→ **Activity**: Reproduce the data below in full and exclude every picture.

→ **Source data**:

-- Opening Marker --

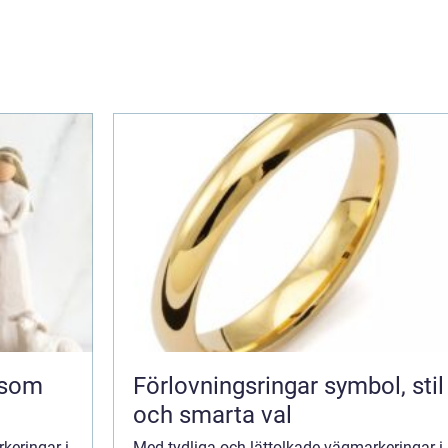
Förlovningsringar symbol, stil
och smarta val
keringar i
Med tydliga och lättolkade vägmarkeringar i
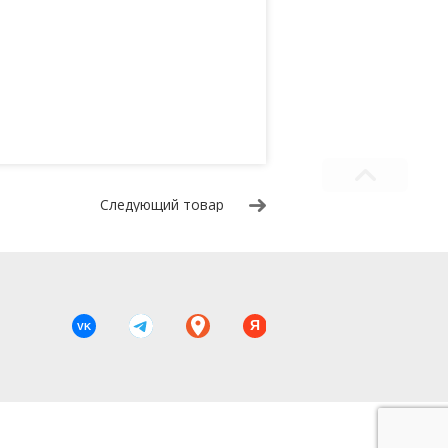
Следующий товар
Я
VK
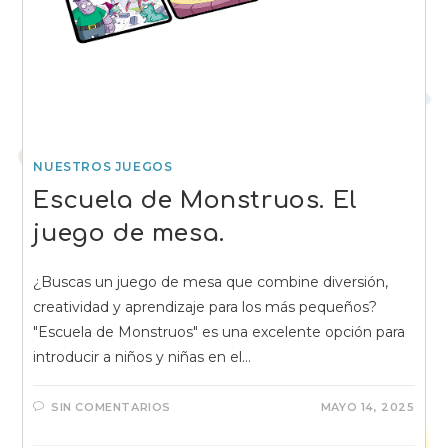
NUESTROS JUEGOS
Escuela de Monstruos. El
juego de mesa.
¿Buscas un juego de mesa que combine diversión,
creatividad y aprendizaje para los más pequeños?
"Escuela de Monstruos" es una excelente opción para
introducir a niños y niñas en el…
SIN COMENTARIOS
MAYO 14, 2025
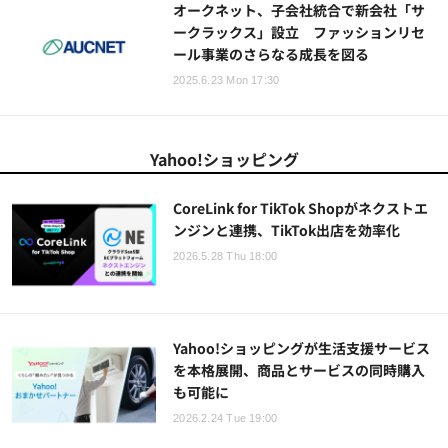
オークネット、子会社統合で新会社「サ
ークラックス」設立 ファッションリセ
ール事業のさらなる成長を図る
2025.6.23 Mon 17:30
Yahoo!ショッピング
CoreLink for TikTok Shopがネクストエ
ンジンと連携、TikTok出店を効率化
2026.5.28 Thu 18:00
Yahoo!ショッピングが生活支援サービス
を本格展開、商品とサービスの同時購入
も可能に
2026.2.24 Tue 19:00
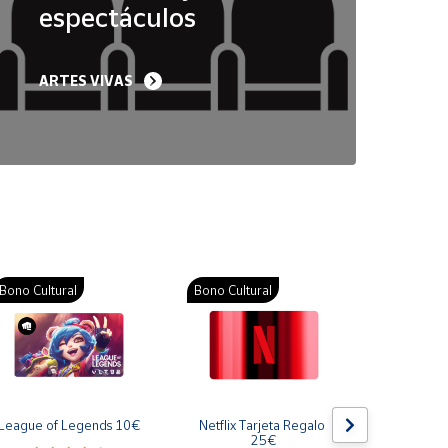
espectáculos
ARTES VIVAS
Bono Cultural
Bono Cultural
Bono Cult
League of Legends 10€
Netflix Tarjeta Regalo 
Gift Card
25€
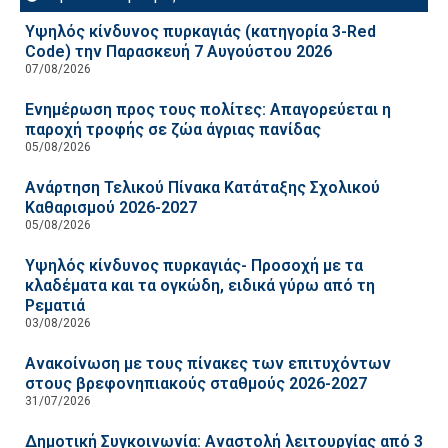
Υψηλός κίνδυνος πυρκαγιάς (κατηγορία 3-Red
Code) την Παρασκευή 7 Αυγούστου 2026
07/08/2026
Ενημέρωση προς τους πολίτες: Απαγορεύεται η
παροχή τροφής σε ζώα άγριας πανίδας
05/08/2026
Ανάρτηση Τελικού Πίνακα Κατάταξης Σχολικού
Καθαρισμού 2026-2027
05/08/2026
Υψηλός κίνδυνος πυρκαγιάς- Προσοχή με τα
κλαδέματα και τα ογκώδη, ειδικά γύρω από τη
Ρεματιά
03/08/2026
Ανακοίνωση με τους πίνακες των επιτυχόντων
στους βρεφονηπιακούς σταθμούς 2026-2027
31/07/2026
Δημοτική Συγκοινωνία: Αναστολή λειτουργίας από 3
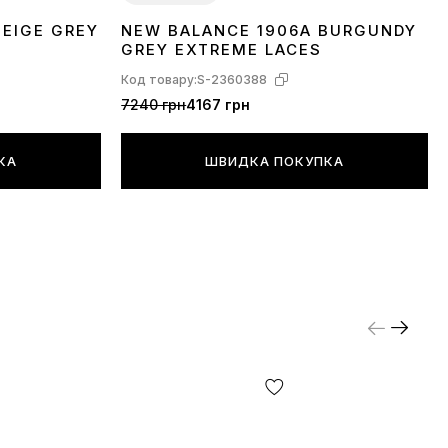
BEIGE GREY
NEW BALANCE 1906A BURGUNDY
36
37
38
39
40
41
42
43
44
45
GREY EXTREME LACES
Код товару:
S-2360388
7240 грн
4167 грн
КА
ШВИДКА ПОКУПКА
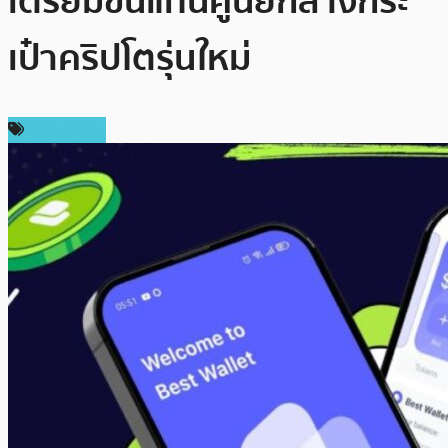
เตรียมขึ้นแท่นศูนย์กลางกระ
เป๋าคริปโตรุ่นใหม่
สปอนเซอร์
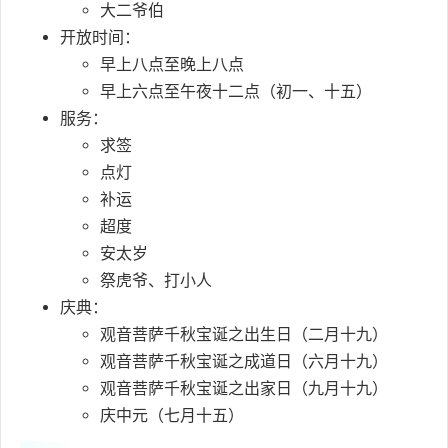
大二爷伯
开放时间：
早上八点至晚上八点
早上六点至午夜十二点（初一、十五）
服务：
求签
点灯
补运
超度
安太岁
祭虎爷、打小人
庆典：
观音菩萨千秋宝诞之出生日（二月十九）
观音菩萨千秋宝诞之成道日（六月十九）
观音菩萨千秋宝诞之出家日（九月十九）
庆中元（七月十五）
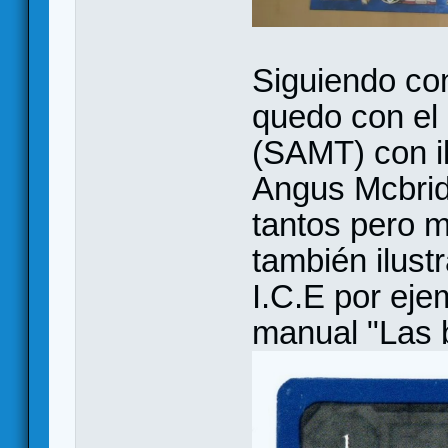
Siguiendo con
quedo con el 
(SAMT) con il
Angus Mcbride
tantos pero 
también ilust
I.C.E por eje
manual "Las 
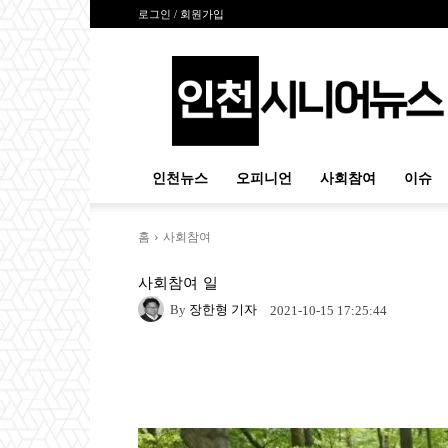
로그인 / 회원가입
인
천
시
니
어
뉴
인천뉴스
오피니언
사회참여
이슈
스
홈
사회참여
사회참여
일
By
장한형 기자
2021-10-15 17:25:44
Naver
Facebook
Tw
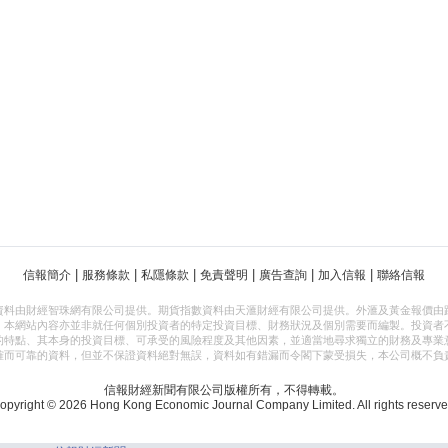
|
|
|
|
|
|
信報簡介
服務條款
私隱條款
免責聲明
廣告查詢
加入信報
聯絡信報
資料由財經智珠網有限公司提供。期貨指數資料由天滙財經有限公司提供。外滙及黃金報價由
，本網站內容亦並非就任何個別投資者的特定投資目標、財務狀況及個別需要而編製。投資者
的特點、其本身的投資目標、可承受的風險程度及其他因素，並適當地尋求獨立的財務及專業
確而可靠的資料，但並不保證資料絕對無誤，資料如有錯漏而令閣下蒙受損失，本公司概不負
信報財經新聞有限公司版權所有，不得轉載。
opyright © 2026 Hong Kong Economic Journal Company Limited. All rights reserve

-- Closing Marker --

→ **Task answer**:
Förlovningsringar symbol, stil
och smarta val
keringar i
Med tydliga och lättolkade vägmarkeringar i
Следующий товар
Я
VK
NUESTROS JUEGOS
Escuela de Monstruos. El
juego de mesa.
¿Buscas un juego de mesa que combine diversión,
creatividad y aprendizaje para los más pequeños?
"Escuela de Monstruos" es una excelente opción para
introducir a niños y niñas en el…
SIN COMENTARIOS
MAYO 14, 2025
オークネット、子会社統合で新会社「サ
ークラックス」設立 ファッションリセ
ール事業のさらなる成長を図る
2025.6.23 Mon 17:30
Yahoo!ショッピング
CoreLink for TikTok Shopがネクストエ
ンジンと連携、TikTok出店を効率化
2026.5.28 Thu 18:00
Yahoo!ショッピングが生活支援サービス
を本格展開、商品とサービスの同時購入
も可能に
2026.2.24 Tue 19:00
espectáculos
ARTES VIVAS
Bono Cultural
Bono Cultural
Bono Cult
League of Legends 10€
Netflix Tarjeta Regalo 
Gift Card
25€
Υψηλός κίνδυνος πυρκαγιάς (κατηγορία 3-Red
Code) την Παρασκευή 7 Αυγούστου 2026
07/08/2026
Ενημέρωση προς τους πολίτες: Απαγορεύεται η
παροχή τροφής σε ζώα άγριας πανίδας
05/08/2026
Ανάρτηση Τελικού Πίνακα Κατάταξης Σχολικού
Καθαρισμού 2026-2027
05/08/2026
Υψηλός κίνδυνος πυρκαγιάς- Προσοχή με τα
κλαδέματα και τα ογκώδη, ειδικά γύρω από τη
Ρεματιά
03/08/2026
Ανακοίνωση με τους πίνακες των επιτυχόντων
στους βρεφονηπιακούς σταθμούς 2026-2027
31/07/2026
Δημοτική Συγκοινωνία: Αναστολή λειτουργίας από 3
BEIGE GREY
NEW BALANCE 1906A BURGUNDY
36
37
38
39
40
41
42
43
44
45
GREY EXTREME LACES
Код товару:
S-2360388
7240 грн
4167 грн
КА
ШВИДКА ПОКУПКА
เตรียมขึ้นแท่นศูนย์กลางกระ
เป๋าคริปโตรุ่นใหม่
สปอนเซอร์
大二爷伯
开放时间：
早上八点至晚上八点
早上六点至午夜十二点（初一、十五）
服务：
求签
点灯
补运
超度
安太岁
祭虎爷、打小人
庆典：
观音菩萨千秋宝诞之出生日（二月十九）
观音菩萨千秋宝诞之成道日（六月十九）
观音菩萨千秋宝诞之出家日（九月十九）
庆中元（七月十五）
Siguiendo con
quedo con el 
(SAMT) con il
Angus Mcbride
tantos pero 
también ilust
I.C.E por eje
manual "Las 
로그인 / 회원가입
인
천
시
니
어
뉴
인천뉴스
오피니언
사회참여
이슈
스
홈
사회참여
사회참여
일
By
장한형 기자
2021-10-15 17:25:44
Naver
Facebook
Tw
|
|
|
|
|
|
信報簡介
服務條款
私隱條款
免責聲明
廣告查詢
加入信報
聯絡信報
資料由財經智珠網有限公司提供。期貨指數資料由天滙財經有限公司提供。外滙及黃金報價由
，本網站內容亦並非就任何個別投資者的特定投資目標、財務狀況及個別需要而編製。投資者
的特點、其本身的投資目標、可承受的風險程度及其他因素，並適當地尋求獨立的財務及專業
確而可靠的資料，但並不保證資料絕對無誤，資料如有錯漏而令閣下蒙受損失，本公司概不負
信報財經新聞有限公司版權所有，不得轉載。
opyright © 2026 Hong Kong Economic Journal Company Limited. All rights reserve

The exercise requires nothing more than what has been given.